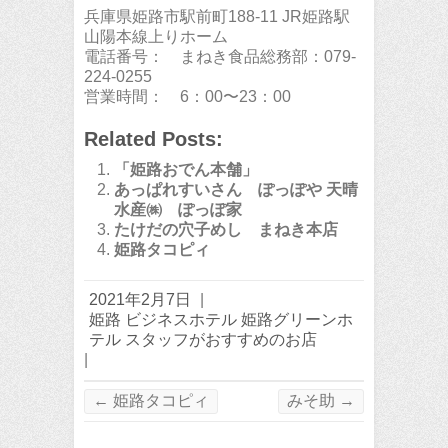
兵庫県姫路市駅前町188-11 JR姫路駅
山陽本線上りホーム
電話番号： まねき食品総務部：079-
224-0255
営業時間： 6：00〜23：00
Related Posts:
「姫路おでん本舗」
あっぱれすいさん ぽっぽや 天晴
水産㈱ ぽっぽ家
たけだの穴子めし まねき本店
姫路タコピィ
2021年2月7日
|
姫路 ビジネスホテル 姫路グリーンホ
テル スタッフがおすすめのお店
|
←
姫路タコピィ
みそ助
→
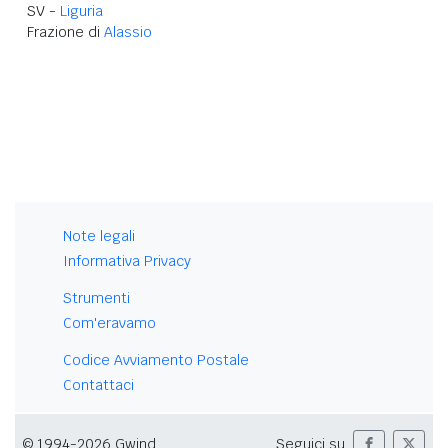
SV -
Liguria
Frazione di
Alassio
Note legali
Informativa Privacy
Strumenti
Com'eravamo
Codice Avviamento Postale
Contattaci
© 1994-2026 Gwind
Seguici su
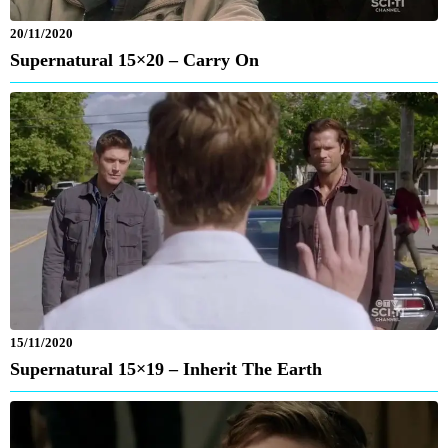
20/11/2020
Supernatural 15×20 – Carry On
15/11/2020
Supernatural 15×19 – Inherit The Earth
--
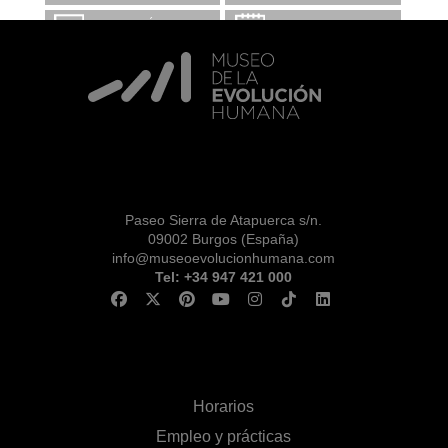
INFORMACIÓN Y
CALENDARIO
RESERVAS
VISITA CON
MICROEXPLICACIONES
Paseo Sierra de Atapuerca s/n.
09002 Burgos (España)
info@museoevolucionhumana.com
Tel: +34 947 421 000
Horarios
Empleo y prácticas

DESCRIPTION OF THE TASK:
List every line above that contains the word "Supernatural".

YOUR RESPONSE:
Supernatural 15×20 – Carry On
Supernatural 15×19 – Inherit The Earth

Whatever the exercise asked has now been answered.